Sir Robert was glad to be clear of the traffic and sped through town. He drove up to the hill at the station towards a small gathering of workers. The tow truck was pressed into service again. It proved a difficult task trying to lower the 2500-pound behemoth into the grave. One of the workers went to call Mr. McBride. Sir Robert was surprised to see Dylan walking up the hill with the Director of Agriculture, Minister Williams, the Deputy Prime Minister, Russell Finch, and most of the office staff. Minister Williams said a few words. "It is a sad day we have to bury this wonderful animal we hardly got to know. Our beef industry has suffered a severe blow." The Deputy Prime Minister conveyed Papa's condolences.

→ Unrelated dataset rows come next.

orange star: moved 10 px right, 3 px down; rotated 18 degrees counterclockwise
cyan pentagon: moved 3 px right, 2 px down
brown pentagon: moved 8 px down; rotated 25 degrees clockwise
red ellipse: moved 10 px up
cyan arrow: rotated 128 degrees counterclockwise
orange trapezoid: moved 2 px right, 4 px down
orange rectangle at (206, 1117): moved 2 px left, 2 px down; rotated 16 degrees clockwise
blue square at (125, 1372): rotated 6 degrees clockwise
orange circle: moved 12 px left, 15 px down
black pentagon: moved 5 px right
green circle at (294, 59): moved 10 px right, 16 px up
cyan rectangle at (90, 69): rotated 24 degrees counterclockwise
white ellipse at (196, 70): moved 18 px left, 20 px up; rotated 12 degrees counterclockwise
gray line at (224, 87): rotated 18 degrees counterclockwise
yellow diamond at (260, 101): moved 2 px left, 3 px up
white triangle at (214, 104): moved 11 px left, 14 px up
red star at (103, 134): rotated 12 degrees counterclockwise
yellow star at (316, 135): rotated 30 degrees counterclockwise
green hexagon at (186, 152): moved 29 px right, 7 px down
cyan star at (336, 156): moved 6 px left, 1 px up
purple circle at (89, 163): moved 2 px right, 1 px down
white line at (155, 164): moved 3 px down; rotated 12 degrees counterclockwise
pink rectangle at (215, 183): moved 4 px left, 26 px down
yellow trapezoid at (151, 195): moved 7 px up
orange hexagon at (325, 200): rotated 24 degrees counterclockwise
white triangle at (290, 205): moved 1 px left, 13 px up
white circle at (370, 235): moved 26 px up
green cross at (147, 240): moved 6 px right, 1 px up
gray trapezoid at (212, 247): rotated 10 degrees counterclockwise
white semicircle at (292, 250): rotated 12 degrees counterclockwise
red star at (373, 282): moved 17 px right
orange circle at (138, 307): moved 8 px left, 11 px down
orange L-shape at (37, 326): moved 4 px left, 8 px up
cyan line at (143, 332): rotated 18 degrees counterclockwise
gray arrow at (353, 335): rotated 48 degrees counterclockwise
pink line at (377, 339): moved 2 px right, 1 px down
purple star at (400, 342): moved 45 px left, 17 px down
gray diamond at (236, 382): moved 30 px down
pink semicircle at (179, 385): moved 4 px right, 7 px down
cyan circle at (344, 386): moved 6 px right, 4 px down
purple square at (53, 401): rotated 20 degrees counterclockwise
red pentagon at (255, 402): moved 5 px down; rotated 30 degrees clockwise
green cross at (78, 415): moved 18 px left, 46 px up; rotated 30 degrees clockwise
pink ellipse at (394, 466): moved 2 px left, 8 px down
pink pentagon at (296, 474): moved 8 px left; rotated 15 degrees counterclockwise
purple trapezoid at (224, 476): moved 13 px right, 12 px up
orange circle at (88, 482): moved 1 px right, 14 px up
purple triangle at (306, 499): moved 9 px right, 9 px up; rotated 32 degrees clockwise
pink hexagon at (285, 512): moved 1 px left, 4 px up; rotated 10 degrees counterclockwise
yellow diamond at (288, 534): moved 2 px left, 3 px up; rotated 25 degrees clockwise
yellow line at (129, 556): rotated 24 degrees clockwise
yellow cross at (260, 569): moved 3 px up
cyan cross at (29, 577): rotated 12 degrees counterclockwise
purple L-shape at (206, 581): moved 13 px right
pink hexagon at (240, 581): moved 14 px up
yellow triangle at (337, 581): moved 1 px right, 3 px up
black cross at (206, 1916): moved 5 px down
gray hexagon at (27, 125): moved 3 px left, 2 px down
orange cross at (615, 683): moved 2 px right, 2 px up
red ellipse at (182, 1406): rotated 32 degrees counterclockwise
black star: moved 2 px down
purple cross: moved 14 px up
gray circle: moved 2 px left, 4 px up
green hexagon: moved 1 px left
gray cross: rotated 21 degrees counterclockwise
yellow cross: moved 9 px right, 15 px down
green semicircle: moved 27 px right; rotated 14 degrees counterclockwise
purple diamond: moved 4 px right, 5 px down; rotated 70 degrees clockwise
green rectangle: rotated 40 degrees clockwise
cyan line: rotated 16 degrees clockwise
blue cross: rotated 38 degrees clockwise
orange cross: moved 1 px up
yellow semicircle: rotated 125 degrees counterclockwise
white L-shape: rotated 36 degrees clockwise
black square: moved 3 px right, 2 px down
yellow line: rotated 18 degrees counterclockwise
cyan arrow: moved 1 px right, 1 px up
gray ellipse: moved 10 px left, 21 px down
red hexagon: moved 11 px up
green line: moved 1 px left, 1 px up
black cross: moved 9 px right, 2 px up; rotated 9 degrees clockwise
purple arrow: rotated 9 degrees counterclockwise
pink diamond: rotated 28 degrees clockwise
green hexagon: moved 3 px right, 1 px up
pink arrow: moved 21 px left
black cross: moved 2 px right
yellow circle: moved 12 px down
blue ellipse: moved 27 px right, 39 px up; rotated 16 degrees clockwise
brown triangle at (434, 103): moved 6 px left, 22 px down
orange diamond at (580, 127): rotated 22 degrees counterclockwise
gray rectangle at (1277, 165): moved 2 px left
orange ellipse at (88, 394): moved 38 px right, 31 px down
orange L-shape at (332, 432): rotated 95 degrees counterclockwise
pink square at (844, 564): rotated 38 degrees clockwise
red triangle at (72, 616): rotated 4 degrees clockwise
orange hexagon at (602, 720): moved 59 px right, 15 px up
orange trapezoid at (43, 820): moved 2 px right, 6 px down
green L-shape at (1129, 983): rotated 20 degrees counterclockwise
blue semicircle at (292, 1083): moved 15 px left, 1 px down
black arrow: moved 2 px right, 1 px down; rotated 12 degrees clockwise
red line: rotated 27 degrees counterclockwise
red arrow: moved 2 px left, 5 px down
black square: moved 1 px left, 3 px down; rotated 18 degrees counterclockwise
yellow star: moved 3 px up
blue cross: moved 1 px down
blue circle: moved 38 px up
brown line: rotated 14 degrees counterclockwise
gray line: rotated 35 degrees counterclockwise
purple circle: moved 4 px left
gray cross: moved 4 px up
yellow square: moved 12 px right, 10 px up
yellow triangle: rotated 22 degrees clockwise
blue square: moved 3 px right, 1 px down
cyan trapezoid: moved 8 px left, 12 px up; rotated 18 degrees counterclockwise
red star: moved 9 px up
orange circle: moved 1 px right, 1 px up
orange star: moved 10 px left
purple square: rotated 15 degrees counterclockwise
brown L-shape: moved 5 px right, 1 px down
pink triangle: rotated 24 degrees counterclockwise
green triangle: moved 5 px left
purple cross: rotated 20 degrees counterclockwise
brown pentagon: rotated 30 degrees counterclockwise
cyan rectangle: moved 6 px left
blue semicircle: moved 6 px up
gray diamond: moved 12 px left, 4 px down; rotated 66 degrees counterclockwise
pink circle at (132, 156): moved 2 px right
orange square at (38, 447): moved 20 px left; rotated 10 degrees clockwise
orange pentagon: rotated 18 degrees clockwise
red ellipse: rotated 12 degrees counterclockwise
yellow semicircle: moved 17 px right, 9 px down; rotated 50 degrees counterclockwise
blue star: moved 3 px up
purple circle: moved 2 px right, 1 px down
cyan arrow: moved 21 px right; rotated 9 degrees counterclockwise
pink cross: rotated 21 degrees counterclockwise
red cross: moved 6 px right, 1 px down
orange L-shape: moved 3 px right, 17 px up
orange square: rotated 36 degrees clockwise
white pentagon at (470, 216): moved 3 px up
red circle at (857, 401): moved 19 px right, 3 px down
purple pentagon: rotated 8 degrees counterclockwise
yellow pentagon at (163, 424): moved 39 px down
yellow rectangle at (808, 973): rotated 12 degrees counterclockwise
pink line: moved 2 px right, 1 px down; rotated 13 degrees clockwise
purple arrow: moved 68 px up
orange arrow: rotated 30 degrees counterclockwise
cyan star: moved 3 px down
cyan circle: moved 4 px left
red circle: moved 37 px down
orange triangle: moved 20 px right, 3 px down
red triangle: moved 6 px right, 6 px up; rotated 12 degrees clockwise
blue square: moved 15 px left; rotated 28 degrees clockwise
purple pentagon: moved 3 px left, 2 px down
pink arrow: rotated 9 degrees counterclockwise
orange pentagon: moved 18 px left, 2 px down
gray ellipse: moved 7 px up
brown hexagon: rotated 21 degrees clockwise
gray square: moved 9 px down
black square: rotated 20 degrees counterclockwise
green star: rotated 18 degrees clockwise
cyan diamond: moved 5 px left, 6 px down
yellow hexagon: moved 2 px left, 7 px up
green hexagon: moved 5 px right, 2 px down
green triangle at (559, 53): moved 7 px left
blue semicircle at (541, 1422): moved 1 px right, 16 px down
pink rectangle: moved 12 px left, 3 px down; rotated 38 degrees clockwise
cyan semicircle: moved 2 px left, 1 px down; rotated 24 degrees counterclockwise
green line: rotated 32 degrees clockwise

The next morning The Daily Reporter's headline read: "Prize bull dies on West Farm. Given solemn burial at Ag. Station." The story followed with quotes from Dr. Perry and from a grief-struck Premdas. The paper diplomatically suggested that "the bull's over exertion had led to complications that caused his death." In the rum shops that night, men intoned, "Wat foolishness de paper print. Why not say de bull fock he self to death?" To prolong the moment, most men had a "swollen balls" story to tell.
Parliament was sitting later that same Tuesday morning. The Sergeant at Arms called Parliament to Order. The Deputy Prime Minister, sitting in for his father, recognised Finance Minister Cedric Humphreys. Minister Humphreys cleared his throat and said, "Gentlemen, I call you to rise and observe a minute of silence for the bull."